During this Elective Quarantine era we've just begun, it may become more and more relevant to understand how to move forward with our lives during this pandemic.  People are still deeply afraid and that comes across as rage in some and perhaps willful denial in others.  I think of the people who were so insulted that a business asked them to wear a mask while shopping that those people returned to the establishment with a gun and shot the person dead.  What kind of insanity is this??  How is it so harmful to your freedom to participate in an act of social solidarity and wear a simple cloth mask for the duration of your shopping experience that some people find it punishable by death?  How is it humiliating or degrading or otherwise injurious to put on the damn mask in the first place and avoid the confrontation all together?  What is going on with these people who are there to pick this particular fight?  What does it serve?  How does it help?  What is the meaning of this?

Those who would rather kill or be killed than don a cloth mask in public places are clearly coming from much deeper-rooted understanding of what the pandemic means and what the request to wear a mask says about their willingness to participate peacefully in this moment in time.  Maybe they think they're being duped or that the masks are dumb or who knows.  As someone who has worked with the public all of her adult life, I can assure you that people say and do unexpected things all the time.  

It's not about how you act -- it's about how you react.  

It's not about right or wrong -- it's about why you think it is such.

Our justifications and rationalizations of our decisions are the very fabric that creates us.  Nothing is good or bad but thinking makes it so.

And if you've ever worked for or with me, you know my schtick about this:  when someone is a jackass to me, I just get way nicer to them.  The more condescending their tone, the more pleasant mine becomes.  Nothing diffuses a bomb faster than kindness.  It's very hard to be an ass to someone handing you a bowl full of sunshine.  Not impossible, mind you.  But certainly not satisfying.

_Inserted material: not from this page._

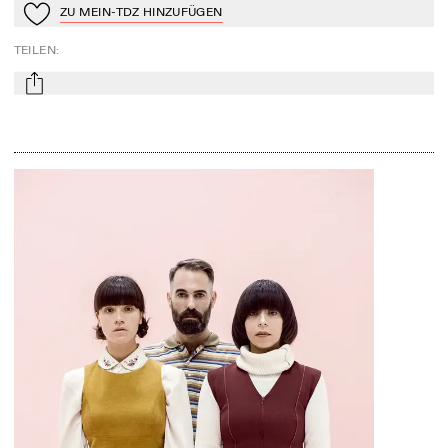
ZU MEIN-TDZ HINZUFÜGEN
Zu Mein-TdZ hinzufügen
TEILEN
:
mail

In the case of Kirk Fox, he doles out that sunshine with sheer simplicity and precision of language.  He asks to-the-point questions, he refuses to accept the premise, and he never sacrifices his core self to please his host.  It's artful.  I hope you'll give the podcast a listen.

"A lot of jerkin'-it talk, though," Shira pointed out.

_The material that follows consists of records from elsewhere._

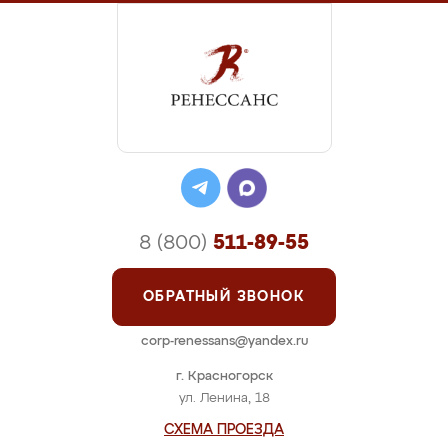
8 (800)
511-89-55
ОБРАТНЫЙ ЗВОНОК
corp-renessans@yandex.ru
г. Красногорск
ул. Ленина, 18
СХЕМА ПРОЕЗДА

Yeah, Pete talks about sex and masturbation a lot.  I don't bump on it -- but maybe others would.  Consider this a warning not to listen to You Made It Weird with your kids.

I love the episode because it opened a new window to let in different fresh air.  It made me think.  It made me pay attention.  And it clicked deeply with who I am in this moment.  I suppose there is no coincidence that I plucked this episode from the archives when I did.  I wake up between 6:30am and 7am almost every day without an alarm clock and can't wait to start my day.....even if my day will consist of eating meals, going for walks, doing a little writing, doing a little work, showering, and picking out a movie to watch before bed.  My life is very, very simple right now and it's giving me so many opportunities to think clearly.  To see the world and better understand my place in it.  That is epic.  Why wouldn't I be excited to hop out of bed and get goin'?

Thank you, Kirk Fox.  Thank you, Pete Holmes.  Thank you, that-moment-in-time that held the space for the conversation to happen at all.  A lot of things had to converge for such a gift to be dropped out of the blue and into my earbuds.  The lessons will resonate for awhile and feed into how and why I think and feel how I think and feel.  What else could I hope for during a walk around my neighborhood?  I wouldn't even know how to ask for such a thing.  That's what makes me love it.  That's what makes me feel present and connected.  That's what makes me see the trajectory of how a person can get from Point A to Point B.  Little ripples make big waves on a long enough timeline.  Stick by the river and you'll see.




Originally written on May 21, 2020 for the I Spy in 2020 daily writing project.